The transmigrators' modern fishing boats held undeniable advantages in reconnaissance, protection, speed, and mobility, yet their firepower remained pathetically weak. Had thirty pirate ships descended upon them rather than three, the lone Fishing-1 would likely not have fared so well. The major pirate lords of Fujian and Guangdong each commanded fleets numbering three to four hundred vessels. And across the entirety of Bopu Harbor, the transmigrators' activities and infrastructure had long since expanded beyond the original camp boundaries. More than two hundred transmigrators and commune members now lay scattered across vast, essentially undefended territories.

The conclusion was inescapable: naval upgrades alone would not suffice. Bopu Harbor itself required proper fortification. Staff recommendations poured in—gun emplacements, batch production of cannons at least at the 1800 level, ammunition stockpiles, and the establishment of a coastal patrol fleet. This fleet would primarily consist of steam-sail vessels, thereby conserving the precious overhaul lifespan of the fishing boats. The transmigrators simply could not perform such major maintenance for another five to ten years. Even basic hull painting remained beyond their reach—not for lack of materials, but because they could not replicate the effectiveness of modern anti-rust and anti-fouling marine coatings.

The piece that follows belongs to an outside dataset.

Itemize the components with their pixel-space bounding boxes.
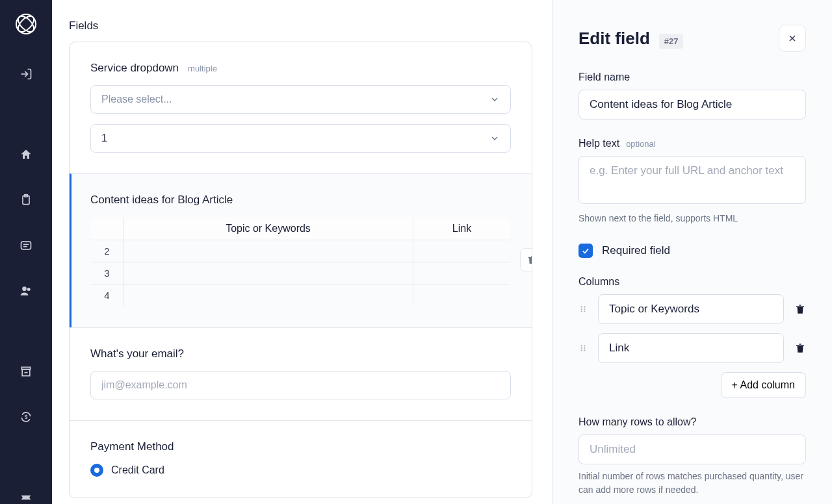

Cannon production fell to the Industrial Department's Mechanical Group, and for the weapon enthusiasts among them, the assignment was pure adrenaline. After frustrating weeks spent crafting trivial hardware—even the mechanical crossbows had been constructed entirely from wood—they would finally get to build real cannons. Energy surged through the workshop. The Mechanical plant's sheds saw an endless stream of artillery enthusiasts, each bearing proposals that varied wildly in ambition. The designs primarily concentrated on three types: a twelve-pounder mountain howitzer, the nimble and versatile Type-92 infantry gun, and the all-purpose mortar. Personal favorites added various functions and improvements to each concept.

Cannon making, of course, demanded massive quantities of steel. The Deng Yingzhou had already delivered two shipments of pig iron ingots and smaller quantities of wrought iron from Guangzhou—fifty tons in all—along with twenty tons of desperately needed coal. This would be roughly sufficient for initial-scale steelmaking.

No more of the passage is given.